The two discussed valve performance, a key element for reliability and efficiency of reciprocating compressors. They noted that, although hydrogen is just gaining notice in some markets, the gas has been used for decades in a number of industries. Siemens’ Magnum valves were first applied to hydrogen applications in 1997 and are designed to withstand high differential pressures and discharge pressures and can be used in all stages of compression.

They presented a case study about a U.S. refinery's hydrogen compressors. Between 2000-2002, the refinery's fleet of 21 compressors (with 50 cylinders in continuous operation averaged 16 valve failures a year. To avoid unscheduled down time, the company would simply have a crew of mechanics change valves every three to four weeks.
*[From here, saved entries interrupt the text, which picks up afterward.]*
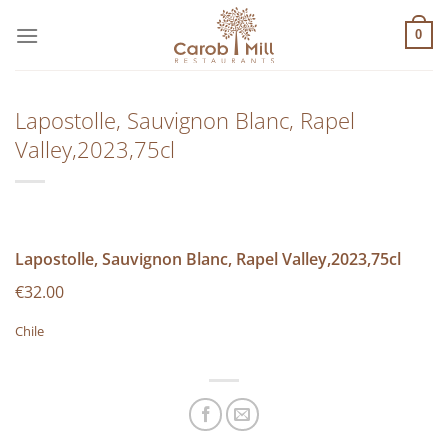
Μετάβαση
στο
0
περιεχόμενο
Lapostolle, Sauvignon Blanc, Rapel
Valley,2023,75cl
Lapostolle, Sauvignon Blanc, Rapel Valley,2023,75cl
€32.00
Chile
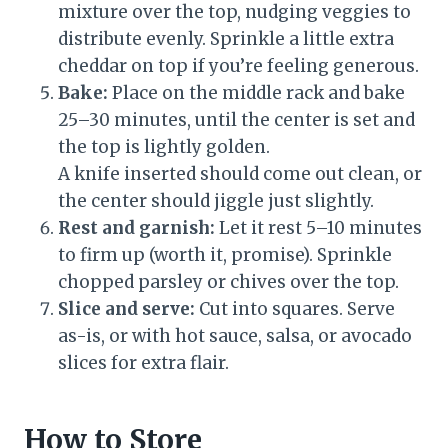
mixture over the top, nudging veggies to
distribute evenly. Sprinkle a little extra
cheddar on top if you’re feeling generous.
Bake:
Place on the middle rack and bake
25–30 minutes, until the center is set and
the top is lightly golden.
A knife inserted should come out clean, or
the center should jiggle just slightly.
Rest and garnish:
Let it rest 5–10 minutes
to firm up (worth it, promise). Sprinkle
chopped parsley or chives over the top.
Slice and serve:
Cut into squares. Serve
as-is, or with hot sauce, salsa, or avocado
slices for extra flair.
How to Store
Using the same compression fleet, the refinery installed Magnum valves in 2003, with most cylinders being outfitted with the Magnum valves by 2007. The number of valve failures dropped to an average of two a year.

Impact of IRA

After the technical presentations, delegates heard a panel discussion entitled, "The changing shape of our energy infrastructure." Noureen Faizee, director, strategy & growth – hydrogen at Worley; Luiz Soriano, sales and business development manager at Siemens Energy; and Patrick McCalley, sales and product manager, hydrogen economy- Americas, with NEA Group, took part.

The panelists talked about the effects of the Inflation Reduction Act on capital investments toward alternative energy and what that might mean for hydrogen compression. The Inflation Reduction Act offers a tax credit for hydrogen production, known as the "45V" tax credit, subsidizes either investment in clean hydrogen production or hydrogen production itself. The value of the 45V credit increases as the life-cycle emissions associated with hydrogen production decrease.

In the short term, the increased tax credit for carbon capture and sequestration, a credit known as "45Q," also could have a large effect on reducing emissions associated with hydrogen production. Some suggest that the tax credits in the IRA already are sufficient to make hydrogen production from natural gas with carbon capture and sequestration competitive with current hydrogen production without carbon capture and sequestration].

COMPRESSORTech2 plans on holding another Hydrogen Summit, likely in the Houston area, in April 2024.